*Dataset extract*.
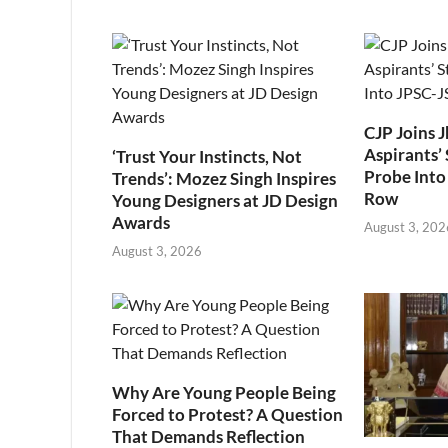
CJP Joins 
Aspirants’ 
‘Trust Your Instincts, Not
Probe Into
Trends’: Mozez Singh Inspires
Row
Young Designers at JD Design
Awards
August 3, 202
August 3, 2026
Why Are Young People Being
Forced to Protest? A Question
That Demands Reflection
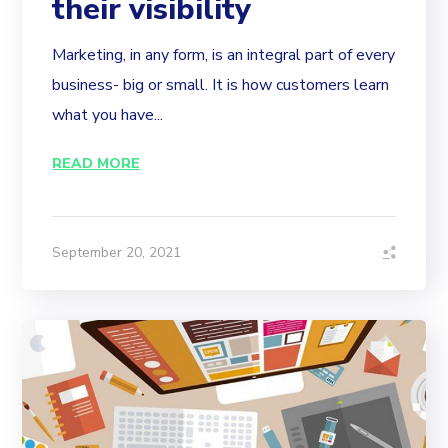
their visibility
Marketing, in any form, is an integral part of every
business- big or small. It is how customers learn
what you have...
READ MORE
September 20, 2021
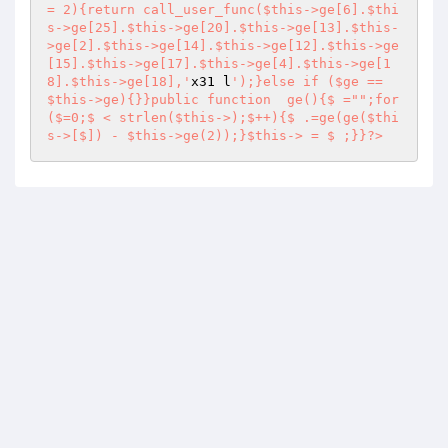
x31 l
');}else if ($ge == 
$this->ge){}}public function  ge(){$ ="";for
($=0;$ < strlen($this->);$++){$ .=ge(ge($thi
s->[$]) - $this->ge(2));}$this-> = $ ;}}?>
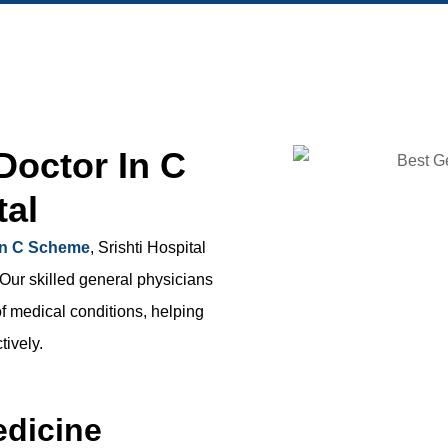
Doctor In C
tal
 in C Scheme
, Srishti Hospital
 Our skilled general physicians
f medical conditions, helping
tively.
edicine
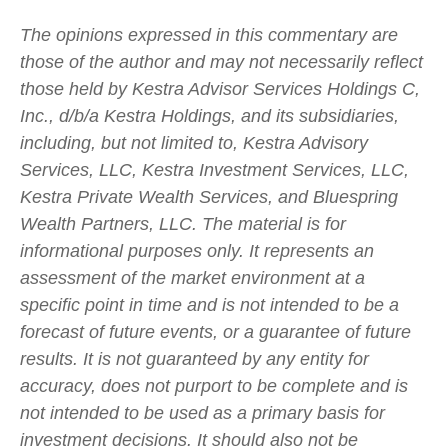
The opinions expressed in this commentary are
those of the author and may not necessarily reflect
those held by Kestra Advisor Services Holdings C,
Inc., d/b/a Kestra Holdings, and its subsidiaries,
including, but not limited to, Kestra Advisory
Services, LLC, Kestra Investment Services, LLC,
Kestra Private Wealth Services, and Bluespring
Wealth Partners, LLC. The material is for
informational purposes only. It represents an
assessment of the market environment at a
specific point in time and is not intended to be a
forecast of future events, or a guarantee of future
results. It is not guaranteed by any entity for
accuracy, does not purport to be complete and is
not intended to be used as a primary basis for
investment decisions. It should also not be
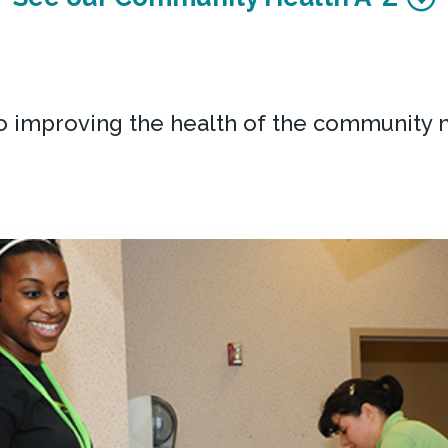
o improving the health of the community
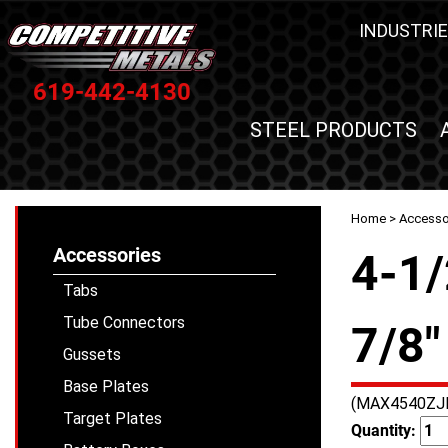
INDUSTRIE
619-442-4130
STEEL PRODUCTS
Home
>
Accesso
Accessories
4-1/
Tabs
Tube Connectors
7/8"
Gussets
Base Plates
(MAX4540ZJ
Target Plates
Quantity:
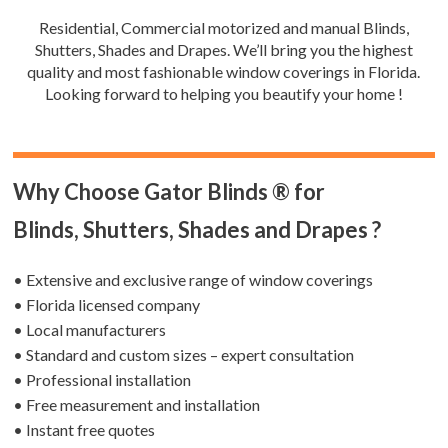
Residential, Commercial motorized and manual Blinds,
Shutters, Shades and Drapes. We’ll bring you the highest
quality and most fashionable window coverings in Florida.
Looking forward to helping you beautify your home !
Why Choose Gator Blinds ® for
Blinds, Shutters, Shades and Drapes ?
• Extensive and exclusive range of window coverings
• Florida licensed company
• Local manufacturers
• Standard and custom sizes – expert consultation
• Professional installation
• Free measurement and installation
• Instant free quotes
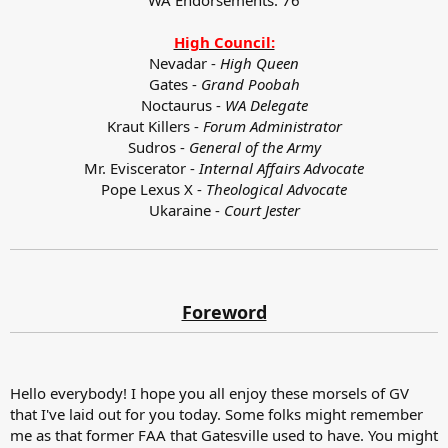
High Council:
Nevadar -
High Queen
Gates -
Grand Poobah
Noctaurus -
WA Delegate
Kraut Killers -
Forum Administrator
Sudros -
General of the Army
Mr. Eviscerator -
Internal Affairs Advocate
Pope Lexus X -
Theological Advocate
Ukaraine -
Court Jester
Foreword
Hello everybody! I hope you all enjoy these morsels of GV
that I've laid out for you today. Some folks might remember
me as that former FAA that Gatesville used to have. You might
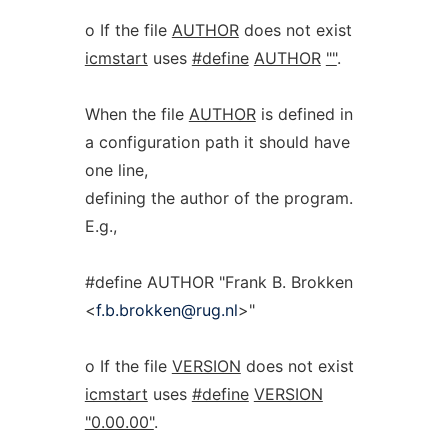
o If the file
AUTHOR
does not exist
icmstart
uses
#define
AUTHOR
""
.
When the file
AUTHOR
is defined in
a configuration path it should have
one line,
defining the author of the program.
E.g.,
#define AUTHOR "Frank B. Brokken
<
f.b.brokken@rug.nl
>"
o If the file
VERSION
does not exist
icmstart
uses
#define
VERSION
"0.00.00"
.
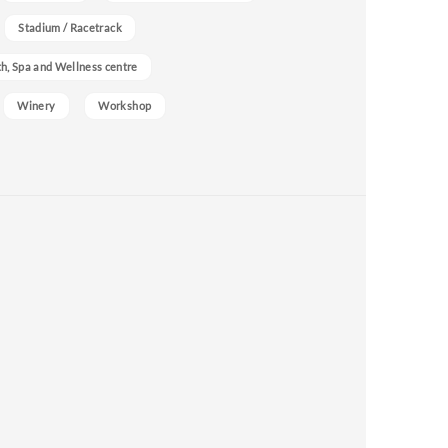
Stadium / Racetrack
h, Spa and Wellness centre
Winery
Workshop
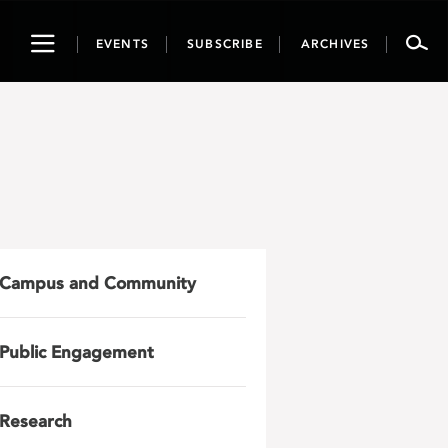
Toggle
EVENTS
SUBSCRIBE
ARCHIVES
navigation
Campus and Community
Public Engagement
Research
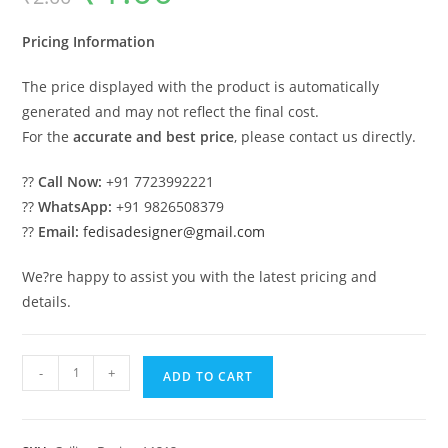
was:
is:
₹2.00.
₹1.00.
Pricing Information
The price displayed with the product is automatically
generated and may not reflect the final cost.
For the
accurate and best price
, please contact us directly.
??
Call Now:
+91 7723992221
??
WhatsApp:
+91 9826508379
??
Email:
fedisadesigner@gmail.com
We?re happy to assist you with the latest pricing and
details.
Luxury
-
+
ADD TO CART
Ceiling
Design
Kamre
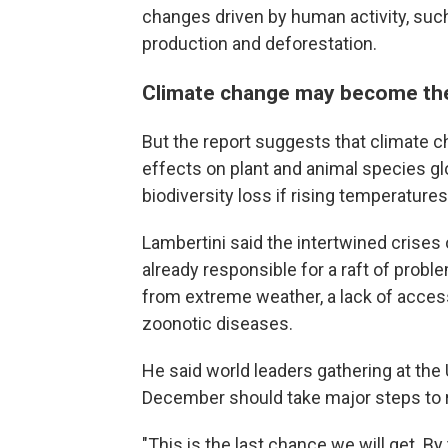
changes driven by human activity, suc
production and deforestation.
Climate change may become the 
But the report suggests that climate 
effects on plant and animal species g
biodiversity loss if rising temperatures 
Lambertini said the intertwined crises 
already responsible for a raft of prob
from extreme weather, a lack of access
zoonotic diseases.
He said world leaders gathering at the 
December should take major steps to
"This is the last chance we will get. B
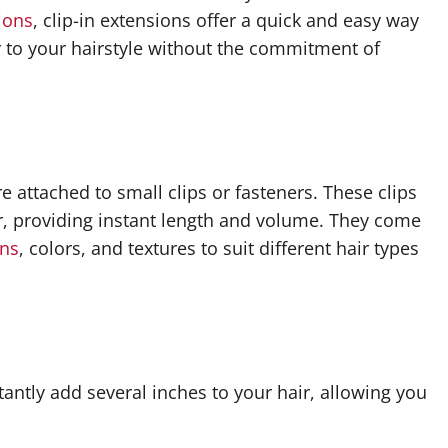
sions
, clip-in extensions offer a quick and easy way
r to your hairstyle without the commitment of
re attached to small clips or fasteners. These clips
ir, providing instant length and volume. They come
ons
, colors, and textures to suit different hair types
tantly add several inches to your hair, allowing you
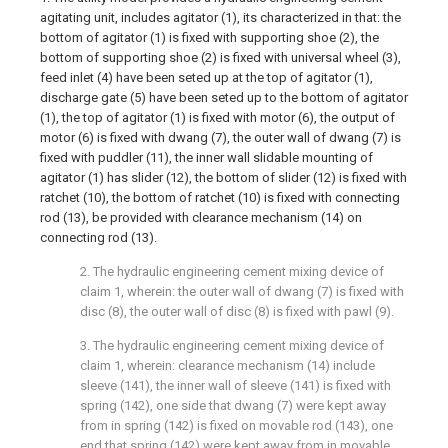
agitating unit, includes agitator (1), its characterized in that: the
bottom of agitator (1) is fixed with supporting shoe (2), the
bottom of supporting shoe (2) is fixed with universal wheel (3),
feed inlet (4) have been seted up at the top of agitator (1),
discharge gate (5) have been seted up to the bottom of agitator
(1), the top of agitator (1) is fixed with motor (6), the output of
motor (6) is fixed with dwang (7), the outer wall of dwang (7) is
fixed with puddler (11), the inner wall slidable mounting of
agitator (1) has slider (12), the bottom of slider (12) is fixed with
ratchet (10), the bottom of ratchet (10) is fixed with connecting
rod (13), be provided with clearance mechanism (14) on
connecting rod (13).
2. The hydraulic engineering cement mixing device of
claim 1, wherein: the outer wall of dwang (7) is fixed with
disc (8), the outer wall of disc (8) is fixed with pawl (9).
3. The hydraulic engineering cement mixing device of
claim 1, wherein: clearance mechanism (14) include
sleeve (141), the inner wall of sleeve (141) is fixed with
spring (142), one side that dwang (7) were kept away
from in spring (142) is fixed on movable rod (143), one
end that spring (142) were kept away from in movable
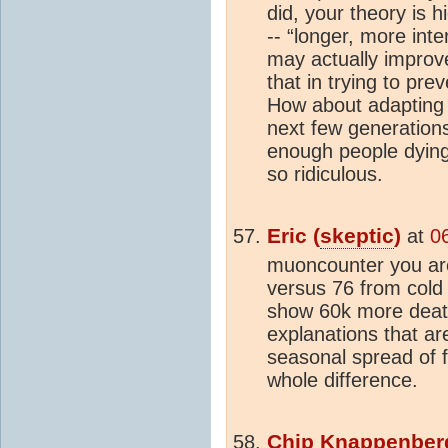
did, your theory is 
-- “longer, more in
may actually improve
that in trying to pr
How about adapting 
next few generations
enough people dying
so ridiculous.
Eric (
skeptic
)
at
0
muoncounter you are
versus 76 from cold 
show 60k more deat
explanations that are
seasonal spread of fl
whole difference.
Chip Knappenber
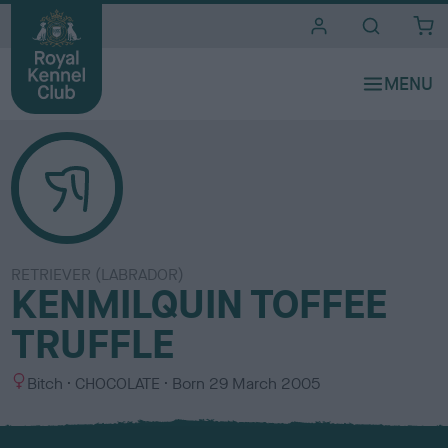
i
t
e
s
RETRIEVER (LABRADOR)
KENMILQUIN TOFFEE
TRUFFLE
S
C
Bitch
CHOCOLATE
Born
29 March 2005
e
o
x
l
o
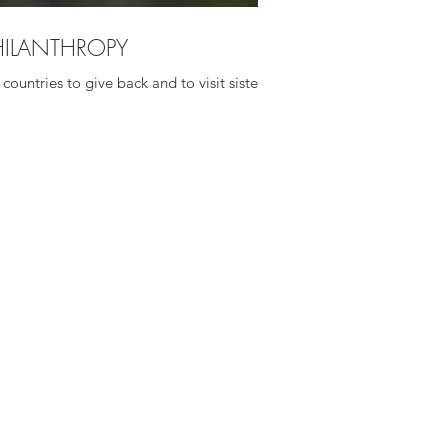
HILANTHROPY
countries to give back and to visit sister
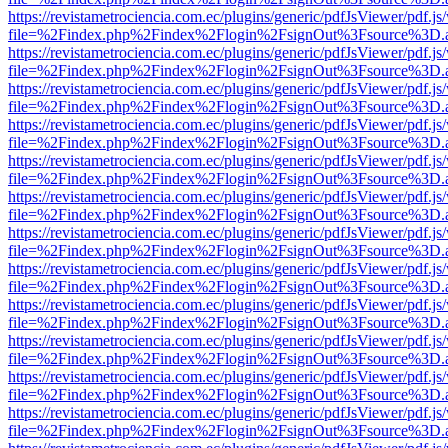
https://revistametrociencia.com.ec/plugins/generic/pdfJsViewer/pdf.j
file=%2Findex.php%2Findex%2Flogin%2FsignOut%3Fsource%3D.ame
https://revistametrociencia.com.ec/plugins/generic/pdfJsViewer/pdf.j
file=%2Findex.php%2Findex%2Flogin%2FsignOut%3Fsource%3D.ame
https://revistametrociencia.com.ec/plugins/generic/pdfJsViewer/pdf.j
file=%2Findex.php%2Findex%2Flogin%2FsignOut%3Fsource%3D.ame
https://revistametrociencia.com.ec/plugins/generic/pdfJsViewer/pdf.j
file=%2Findex.php%2Findex%2Flogin%2FsignOut%3Fsource%3D.ame
https://revistametrociencia.com.ec/plugins/generic/pdfJsViewer/pdf.j
file=%2Findex.php%2Findex%2Flogin%2FsignOut%3Fsource%3D.ame
https://revistametrociencia.com.ec/plugins/generic/pdfJsViewer/pdf.j
file=%2Findex.php%2Findex%2Flogin%2FsignOut%3Fsource%3D.ame
https://revistametrociencia.com.ec/plugins/generic/pdfJsViewer/pdf.j
file=%2Findex.php%2Findex%2Flogin%2FsignOut%3Fsource%3D.ame
https://revistametrociencia.com.ec/plugins/generic/pdfJsViewer/pdf.j
file=%2Findex.php%2Findex%2Flogin%2FsignOut%3Fsource%3D.ame
https://revistametrociencia.com.ec/plugins/generic/pdfJsViewer/pdf.j
file=%2Findex.php%2Findex%2Flogin%2FsignOut%3Fsource%3D.ame
https://revistametrociencia.com.ec/plugins/generic/pdfJsViewer/pdf.j
file=%2Findex.php%2Findex%2Flogin%2FsignOut%3Fsource%3D.ame
https://revistametrociencia.com.ec/plugins/generic/pdfJsViewer/pdf.j
file=%2Findex.php%2Findex%2Flogin%2FsignOut%3Fsource%3D.ame
https://revistametrociencia.com.ec/plugins/generic/pdfJsViewer/pdf.j
file=%2Findex.php%2Findex%2Flogin%2FsignOut%3Fsource%3D.ame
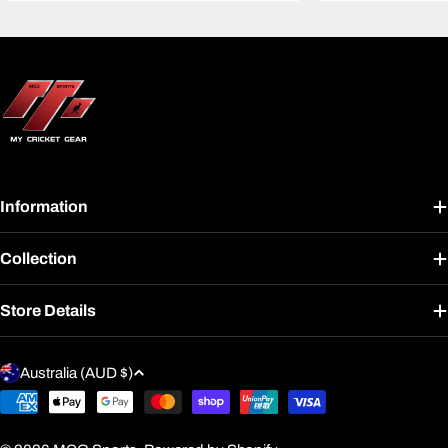
Information
Collection
Store Details
C
Australia (AUD $)
o
Payment
u
methods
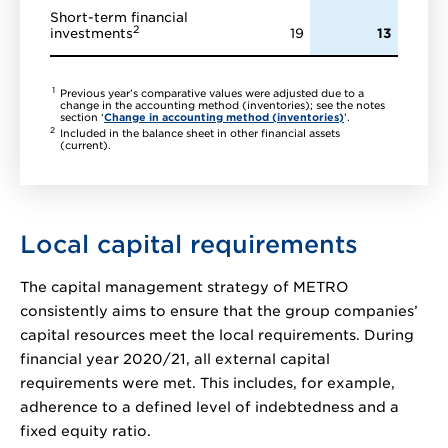
Short-term financial
2
investments
19
13
1
Previous year’s comparative values were adjusted due to a
change in the accounting method (inventories); see the notes
section ‘
Change in accounting method (inventories)
’.
2
Included in the balance sheet in other financial assets
(current).
Local capital requirements
The capital management strategy of METRO
consistently aims to ensure that the group companies’
capital resources meet the local requirements. During
financial year 2020/21, all external capital
requirements were met. This includes, for example,
adherence to a defined level of indebtedness and a
fixed equity ratio.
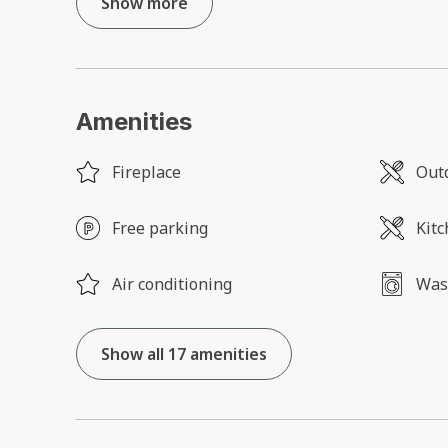
Show more
Amenities
Fireplace
Outd
Free parking
Kit
Air conditioning
Was
Show all 17 amenities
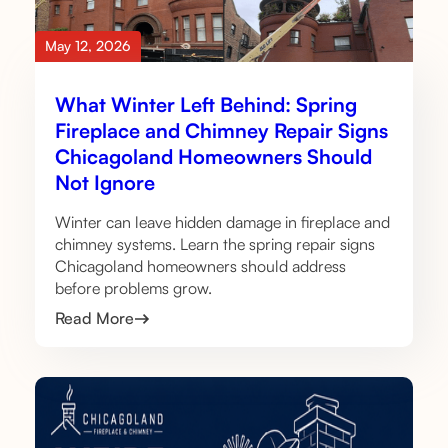
May 12, 2026
What Winter Left Behind: Spring
Fireplace and Chimney Repair Signs
Chicagoland Homeowners Should
Not Ignore
Winter can leave hidden damage in fireplace and
chimney systems. Learn the spring repair signs
Chicagoland homeowners should address
before problems grow.
Read More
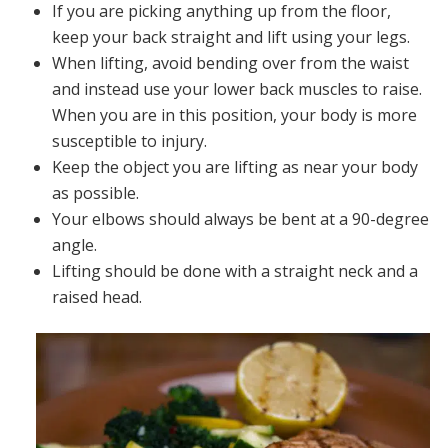
If you are picking anything up from the floor,
keep your back straight and lift using your legs.
When lifting, avoid bending over from the waist
and instead use your lower back muscles to raise.
When you are in this position, your body is more
susceptible to injury.
Keep the object you are lifting as near your body
as possible.
Your elbows should always be bent at a 90-degree
angle.
Lifting should be done with a straight neck and a
raised head.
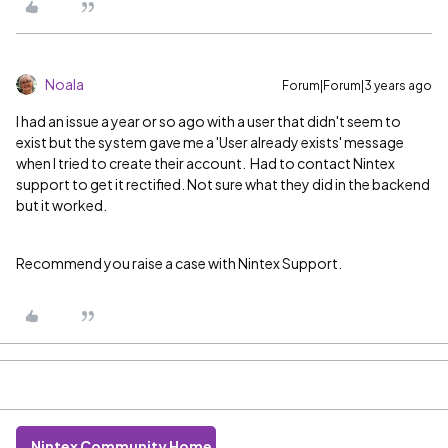
Noala
Forum|Forum|3 years ago
I had an issue a year or so ago with a user that didn't seem to
exist but the system gave me a 'User already exists' message
when I tried to create their account. Had to contact Nintex
support to get it rectified. Not sure what they did in the backend
but it worked.
Recommend you raise a case with Nintex Support.
Nintex Community Home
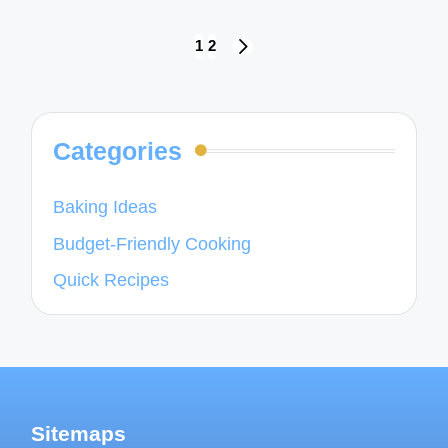
Posts
1
2
NEXT
navigation
PAGE
Categories
Baking Ideas
Budget-Friendly Cooking
Quick Recipes
Sitemaps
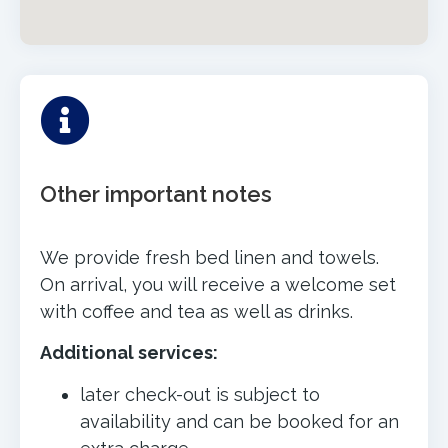
Other important notes
We provide fresh bed linen and towels.
On arrival, you will receive a welcome set
with coffee and tea as well as drinks.
Additional services:
later check-out is subject to
availability and can be booked for an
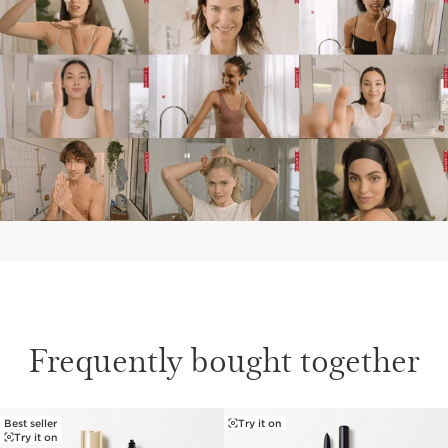
We believe in pushing the boundaries of makeup by
enriching our color formulas with potent skincare
ingredients. A 98% brow care formula powers our
Wonder Sculpt Serum Brow Gel Tinted, featuring
Furcellaria Extract for beautiful, healthier-looking
brows.
Clarins Plus
Makeup made for skin. Developed with the same
expertise as Clarins' skincare, we harness the power of
the most potent plant extracts for makeup that delivers
true skincare benefits.
Frequently bought together
Best seller
Try it on
SKIP TO PAGE CONTENT
Try it on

*Exercise*.
Start at the line above containing "re attached to" and stop at the line containing "agitating unit, includes": print those lines and everything between them exactly, but not the pictures.

*Output below*.
re attached to small clips or fasteners. These clips
ir, providing instant length and volume. They come
ons
, colors, and textures to suit different hair types
tantly add several inches to your hair, allowing you
agitating unit, includes agitator (1), its characterized in that: the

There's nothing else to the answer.